I congratulate the Deputy Michael McGrath on his appointment. I thank him for his service in this House over many years and for his kindness to me when shadowing him as I was the Labour Party opposition spokesperson over the last few years. I congratulate the Deputy but I must also warn him, as the Leader of Sinn Féin did, that this House and the Irish people will not stand by the Government and him, as Commissioner, in supporting the reappointment of Ursula von der Leyen as President of the Commission. That is plainly obvious.

I congratulate the Deputy Jack Chambers on his appointment as Minister for Finance. It is an enormous achievement of which he and his family can rightly be proud. Much has been made of the Deputy Chambers' youth. The commentary from some quarters has been nothing short of patronising. Age simply should not matter, but his performance and delivery will. That is how he will be judged. Deputy Chambers is from a generation of young people that is the first in the State's history that will likely do less well than their parents. They are highly educated but locked out of housing. It is a generation picking up the pieces from a climate catastrophe created by other generations. Deputy Chambers will owe it his generation to be much more radical than his predecessors were prepared to be. Being a young Minister for Finance will not matter if he is as conservative as the rest.
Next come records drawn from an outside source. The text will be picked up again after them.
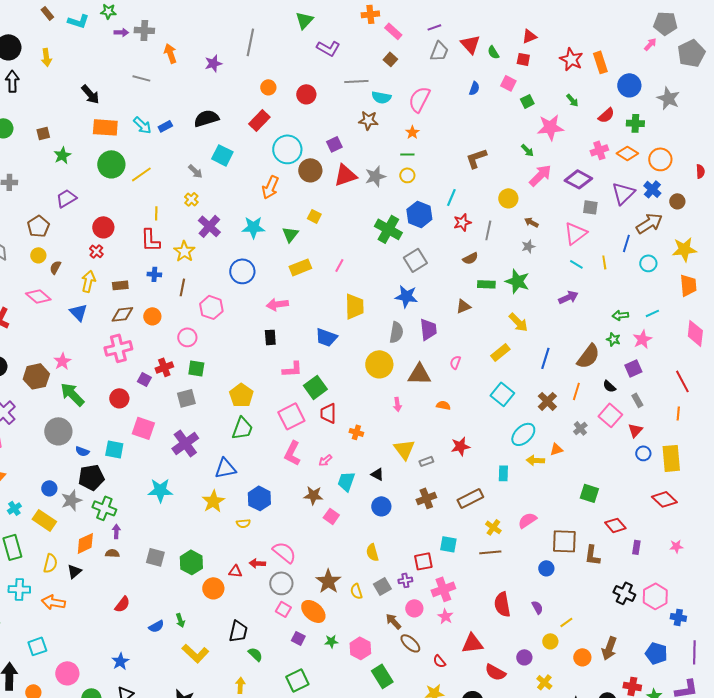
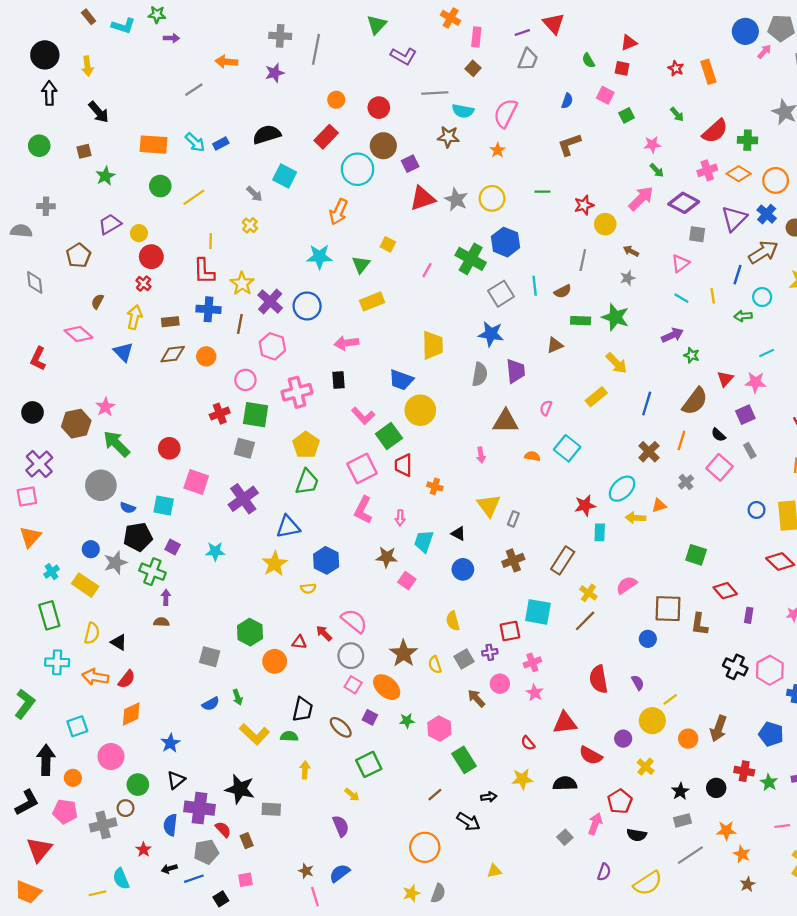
orange cross: (370, 14) -> (451, 18), turned 36
gray cross: (144, 30) -> (280, 36), moved
pink rectangle: (393, 31) -> (476, 37), turned 54
red triangle: (470, 44) -> (554, 24), moved
orange arrow: (170, 53) -> (226, 62), turned -66
red star: (571, 59) -> (676, 68), size x0.6
gray line: (141, 78) -> (194, 90), turned -48
blue circle: (629, 85) -> (745, 31), moved
black arrow: (90, 94) -> (99, 112), moved
red semicircle: (606, 115) -> (715, 131), size x1.4
pink star: (550, 127) -> (652, 145), size x0.6
green arrow: (527, 150) -> (657, 170), moved
green line: (407, 154) -> (542, 192), moved
brown L-shape: (476, 158) -> (569, 145), moved
green circle: (111, 164) -> (160, 186), size x0.7
brown circle: (310, 170) -> (383, 146), moved
yellow circle: (407, 175) -> (492, 198), size x1.5
gray star: (375, 176) -> (456, 199), turned -30
cyan line: (451, 197) -> (535, 286), moved, turned -30
red star: (462, 222) -> (584, 205), moved
purple cross: (209, 226) -> (270, 301), moved
pink triangle: (575, 233) -> (680, 263), size x0.7
yellow circle: (38, 255) -> (139, 233), moved
pink line: (339, 265) -> (427, 270), moved
blue cross: (154, 274) -> (208, 309), size x1.5
green arrow: (620, 315) -> (743, 316), moved
green star: (613, 339) -> (692, 355), moved
pink star: (642, 339) -> (755, 382), turned 30
pink cross: (118, 348) -> (297, 392), moved
yellow circle: (379, 364) -> (420, 410), moved
green square: (196, 368) -> (256, 415), size x1.4
pink L-shape: (292, 369) -> (363, 416), turned 50
purple square: (144, 379) -> (173, 547), moved
cyan square: (502, 394) -> (567, 448), moved
gray square: (186, 398) -> (244, 448), turned 30
red triangle: (635, 430) -> (725, 379), moved
red star: (460, 446) -> (585, 505), moved
pink arrow: (325, 460) -> (400, 518), turned -48
gray rectangle: (426, 461) -> (513, 519), turned -48
cyan star: (160, 490) -> (215, 551), size x0.7
brown rectangle: (470, 498) -> (563, 560), turned -30
orange diamond: (85, 543) -> (131, 714), moved
cyan square: (448, 544) -> (538, 612), size x1.4
brown line: (490, 552) -> (585, 621), turned -40
gray square: (155, 557) -> (210, 657), moved
red arrow: (257, 563) -> (324, 633), turned 42
black triangle: (74, 571) -> (119, 642), turned -49
pink cross: (443, 589) -> (532, 662), size x0.7
red semicircle: (122, 604) -> (127, 679), moved
yellow circle: (550, 641) -> (652, 721), size x1.5
brown ellipse: (410, 643) -> (341, 727), moved
green semicircle: (255, 654) -> (289, 736), moved, turned -42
We live in a rich country that feels so poor and the new Minister will have a limited time to make a difference but he can. His big task is the delivery of budget 2025 if he gets to bring that budget to the House at all. The scale of the challenges facing our society and our economy are big but they can be addressed. October's budget must show that Fianna Fáil once again understands something it has not comprehended for most of its recent history, namely that it is only the State, led from the centre, that has the authority, the mandate, the power, the capacity and the resources to transform lives, societies and our environment. I ask that Deputy Chambers will not be a conservative but that he will be a reformer and show us that he is different. The deprivation and child poverty rates in the State should shame us in this very rich country. The new Minister for Finance cannot afford to not take radical action with his Government colleagues to give every child a decent start in life. The new Minister should commit always to making work pay, not simply through tax cuts but by resisting Fine Gael's efforts to backslide on the living wage. He will be under pressure to deliver a cost-of-living package and if he truly wants to make it easier to get by in Ireland in 2024 and 2025, he must use the money we do have, and which we can spend, on better access to improved health services, on education and transport services, to build more homes and to support renters with security, and not merely small tax breaks. Under this Government, the purchasing power of the pension has fallen off a cliff. This is to Fianna Fáil's shame.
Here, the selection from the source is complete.